Colloquium announcement

Faculty of Engineering Technology

Department Engineering Fluid Dynamics (TFE)
Master programme Mechanical Engineering

As part of his / her master assignment

Hof, T.M.P. van 't (Tobias)

will hold a speech entitled:

Tonal noise generation and attenuation of a NACA 0012 airfoil with a blunt trailing edge

Date05-03-2026
Time13:00
RoomOnline

Summary

Airfoils at low-to-moderate Reynolds numbers cause tonal noise. The Kelvin-Helmholtz instability of a laminar separation bubble causes vortices to shed, leading to tonal noise. However, airfoils with blunt trailing edges also shed vortices from the blunt edge, which also cause tonal noise.

In this experimental study, a NACA 0012 airfoil is investigated in a closed-section non-anechoic wind tunnel at low-to-moderate Reynolds numbers and angles of -4 to 4 degrees. A sharp trailing edge with a trailing edge radius of 0.2% and two flatback blunt trailing edges of 2.1 and 4.7% thickness, relative to the geometric chord length, are examined. The data is post-processed with in-house conventional beamforming codes.

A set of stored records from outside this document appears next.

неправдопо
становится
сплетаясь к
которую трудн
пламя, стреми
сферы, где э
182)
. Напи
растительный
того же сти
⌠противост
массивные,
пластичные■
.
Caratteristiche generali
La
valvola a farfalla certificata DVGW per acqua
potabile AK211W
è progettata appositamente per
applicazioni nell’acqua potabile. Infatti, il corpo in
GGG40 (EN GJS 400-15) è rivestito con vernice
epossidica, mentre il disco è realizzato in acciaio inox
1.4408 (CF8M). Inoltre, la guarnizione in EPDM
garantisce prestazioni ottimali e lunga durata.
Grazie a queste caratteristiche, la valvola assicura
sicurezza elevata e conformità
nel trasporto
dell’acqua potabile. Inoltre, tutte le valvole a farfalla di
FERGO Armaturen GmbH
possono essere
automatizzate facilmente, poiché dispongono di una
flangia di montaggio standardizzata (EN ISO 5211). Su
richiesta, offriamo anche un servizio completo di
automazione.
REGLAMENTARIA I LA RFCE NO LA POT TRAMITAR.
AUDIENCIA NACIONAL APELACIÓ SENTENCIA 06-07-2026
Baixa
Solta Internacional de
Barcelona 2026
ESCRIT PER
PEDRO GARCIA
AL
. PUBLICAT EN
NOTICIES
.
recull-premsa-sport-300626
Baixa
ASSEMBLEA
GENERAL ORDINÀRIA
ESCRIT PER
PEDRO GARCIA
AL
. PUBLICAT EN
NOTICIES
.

Results show that lock-in of the shear layer vortex shedding to the blunt trailing edge vortex shedding frequency occurs for all Reynolds numbers with the 4.7% thickness trailing edge. As a result, the tonal noise is concentrated around a trailing-edge thickness-based Strouhal number of 0.2.

For the 2.1% thickness trailing edge, the results suggest that lock-in occurs only at high Reynolds numbers and high angles of attack. This shows that blunt trailing edges can influence the tonal noise generation of the NACA 0012 airfoil.

Additionally, cylindrical roughness elements are employed to reduce tonal noise by generating streaks that stabilise Kelvin-Helmholtz waves and promote the break-up of the Kelvin-Helmholtz vortices. Roughness elements are shown to suppress and attenuate tonal noise at Reynolds numbers 100,000 to 300,000. For the 2.1% trailing edge, the best results are achieved with roughness elements on both sides of the airfoil. For the 4.7% trailing edge, roughness elements on the suction side of the airfoil give the greatest noise reduction.

Finally, extreme tonal peaks are identified in the data. These peaks occur over a range of angles when the angle is increased in small increments. But the cause of the extreme peaks remains unknown.